There’s growing demand from commercial customers for levers to improve their treasury operations, but equally, a silent exodus towards fintech providers threatening banks’ hold over their treasury business.
Value addition requires different propositions from banks for SMBs, Commercial and Corporate customers. However, there are some common levers which can help banks grow their treasury business through successful collaboration and participation in the ecosystem.Five levers to grow banks’ treasury business
Rather than reducing friction, carefully designed self-service portals can eliminate friction from the banking process for commercial customers. Customers need no longer depend on longwinded processes and unnecessary bureaucracy to carry out their common banking services, especially after the increased reliance on digital banking post-pandemic.
Several banks have begun to cocreate innovative solutions for their commercial customers by launching APIs that connect their banks in real-time with other ecosystem players. This helps them provide common treasury services in areas such as payments, foreign exchange, bank accounts and virtual account management. The tech-savvy banks are already witnessing millions of API calls through open banking experiences, with their services being embedded seamlessly into ERP and other treasury management systems.

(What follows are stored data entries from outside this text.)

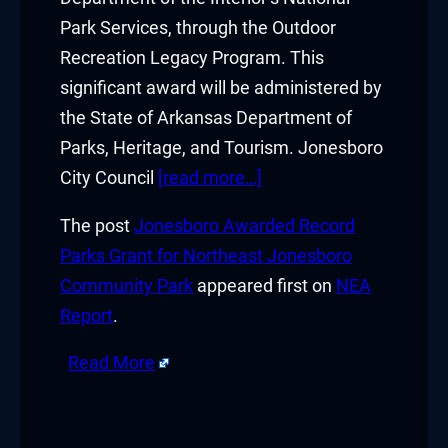
Park Services, through the Outdoor
Recreation Legacy Program. This
significant award will be administered by
the State of Arkansas Department of
Parks, Heritage, and Tourism. Jonesboro
City Council
[read more…]
The post
Jonesboro Awarded Record
Parks Grant for Northeast Jonesboro
Community Park
appeared first on
NEA
Report
.
Read More
​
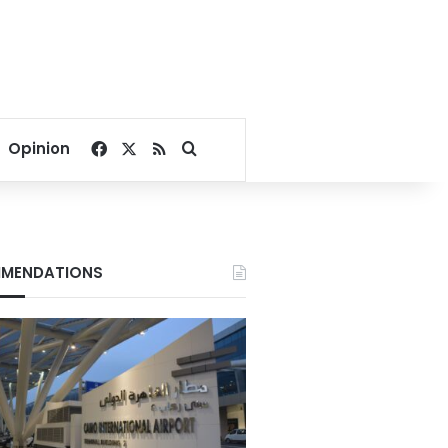
Facebook
X
RSS
Search for
Opinion
MENDATIONS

Batch processes, EOD balances, host-to-host file transfers and the likes are dying a slow death with the advent of real-time services like instant payments and access to real-time data. There is an imperative for a faithful adoption of the “real-time” theme at banks. It doesn’t make sense to offer real-time payments when the statuses cannot be updated in real-time. Payments, accounts, reports, FX rates and dashboards should be “real-time” and “on-demand” in nature. Without the right technology, real-time is but a distant dream.
It is now, more than ever, essential to stop posing the inefficiencies and shortcomings of the existing mechanics of banks’ payment infrastructure as cumbersome customer experience to the corporate treasurer. Simplification, especially in payments, is crucial to offer a great experience to treasury customers. The frontrunners can offer all payment types – ACH, domestic and international wires, instant payments and multi-currency payments using a single API integration through investments in payment hubs that take care of smart routing to the appropriate rail, rather than burdening the customer with constraints and time windows.
As treasuries become more operationally efficient, they expect their banks to provide “as-a-service” models. Goldman Sachs Transaction Banking is a great example of how these models are avenues for revenue generation at banks. Banks that run on real-time platforms and central operating systems can easily offer these without the need for middleware.
These five levers can get any bank not just started, but have them lead the way in offering world-class product and service portfolio to their treasury customers.